Die Treppe in der Front des Isenschnibber Schlosses wird derzeit saniert. Für den dritten Bauabschnitt ist ein Spezialistenteam aus dem Harz vor Ort, um das Schmuckstück von 1906 wieder in altem Glanz erstrahlen zu lassen.

Gardelegen l Wer derzeit den Haupteingang des Isenschnibber Schlosses benutzen will, müsste über eine Leiter klettern. Die schmucke Freitreppe ist verschwunden. Auf den ersten Blick ist sie komplett weg, den zweiten Blick lenken Steinmetz- und Steinbildhauermeister Daniel Schubert und sein Kollege, der Restaurator Holger Wehner, dann aber schon auf den Steinhaufen davor. Da liegt sie nämlich im Gras, die Treppe. Großflächig verteilt sind die vielen Stufen. Aber "nein", natürlich sei die Treppe "nicht abgerissen", protestieren die zwei, sondern "fachgerecht zurückgebaut".

Derzeit werden alle Treppenteile noch einmal genau vermessen

Und das denkmalgeschützte Gebäudeteil wird selbstverständlich auch nicht ersetzt, sondern Stück für Stück wieder zusammengesetzt. "Jedes Teil kommt genau an die Stelle, an der es vorher war", versichert Daniel Schubert, "das Ganze ist wie ein großes Puzzlespiel."

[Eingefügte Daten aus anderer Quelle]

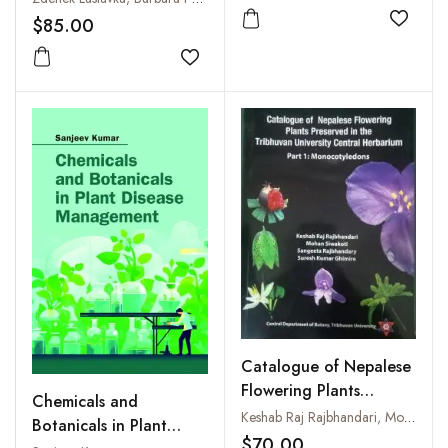
$85.00
Add to
Add to wishlist
Catalogue of Nepalese
Flowering Plants
Chemicals and
Preserved in the
Keshab Raj Rajbhandari, Mohan Siwakoti, Sangeeta Rajbhandary and Suresh Kumar Ghimire
Botanicals in Plant
Tribhuvan University
$70.00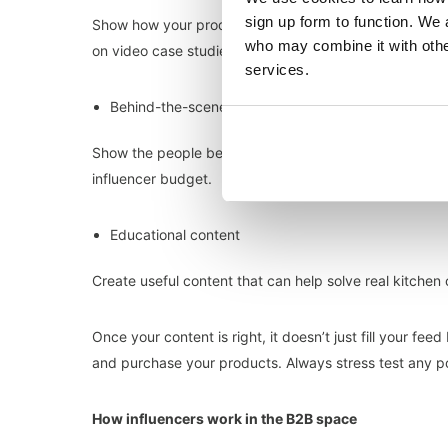
sign up form to function. We 
Show how your product can deliver real results. This e
who may combine it with other
on video case studies
here
)
services.
Behind-the-scenes content
Show the people behind the brand. This helps to build 
influencer budget.
Educational content
Create useful content that can help solve real kitchen
Once your content is right, it doesn’t just fill your fe
and purchase your products. Always stress test any po
How influencers work in the B2B space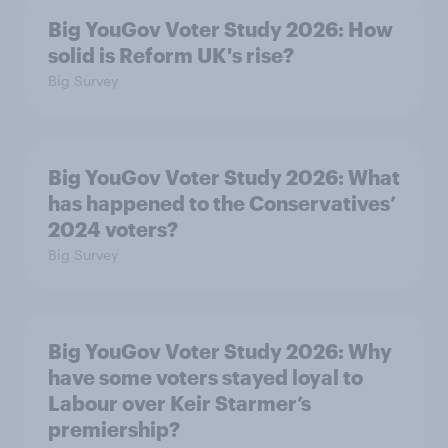
Big YouGov Voter Study 2026: How
solid is Reform UK's rise?
Big Survey
Big YouGov Voter Study 2026: What
has happened to the Conservatives’
2024 voters?
Big Survey
Big YouGov Voter Study 2026: Why
have some voters stayed loyal to
Labour over Keir Starmer’s
premiership?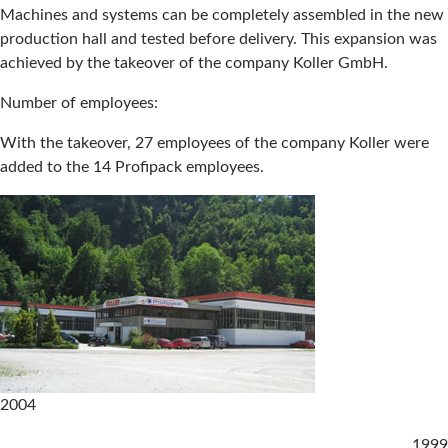
Machines and systems can be completely assembled in the new
production hall and tested before delivery. This expansion was
achieved by the takeover of the company Koller GmbH.
Number of employees:
With the takeover, 27 employees of the company Koller were
added to the 14 Profipack employees.
2004
1999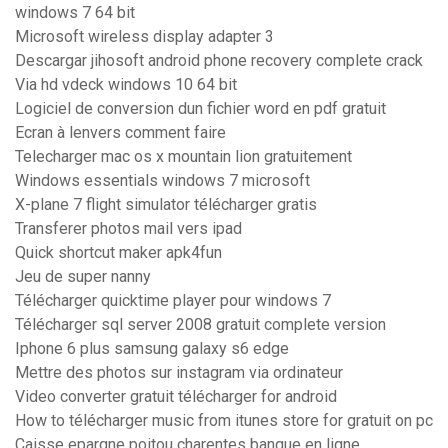
windows 7 64 bit
Microsoft wireless display adapter 3
Descargar jihosoft android phone recovery complete crack
Via hd vdeck windows 10 64 bit
Logiciel de conversion dun fichier word en pdf gratuit
Ecran à lenvers comment faire
Telecharger mac os x mountain lion gratuitement
Windows essentials windows 7 microsoft
X-plane 7 flight simulator télécharger gratis
Transferer photos mail vers ipad
Quick shortcut maker apk4fun
Jeu de super nanny
Télécharger quicktime player pour windows 7
Télécharger sql server 2008 gratuit complete version
Iphone 6 plus samsung galaxy s6 edge
Mettre des photos sur instagram via ordinateur
Video converter gratuit télécharger for android
How to télécharger music from itunes store for gratuit on pc
Caisse epargne poitou charentes banque en ligne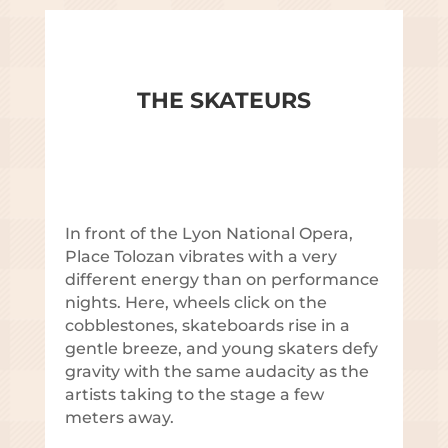
THE SKATEURS
In front of the Lyon National Opera,
Place Tolozan vibrates with a very
different energy than on performance
nights. Here, wheels click on the
cobblestones, skateboards rise in a
gentle breeze, and young skaters defy
gravity with the same audacity as the
artists taking to the stage a few
meters away.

Den Plan für die Puzzelei, die bald losgehen soll, machen Wehner und Schubert an diesem Tag gerade gemeinsam. Dazu vermessen sie die Stücke jeweils noch mal genau. Mit den Maßen werden sie dann in eine große Zeichnung eingefügt, jedes Teil an seinem alten Platz. Damit Maße und Wiedereinbauort passen, wurde beim Treppenrückbau schon wichtige Vorarbeit geleistet. Alle Teile wurden mit Metallplättchen versehen, auf denen die vorherige Lage der Steine verzeichnet ist

Bevor mit dem Puzzeln endgültig begonnen werden kann, müssen etliche Stücke aber auch restauriert und teilweise ergänzt werden. Unter anderem geschieht das in den Werkstätten für Denkmalpflege in Quedlinburg. Auch die Geländerteile und Treppenwangen wurden dort aufgearbeitet.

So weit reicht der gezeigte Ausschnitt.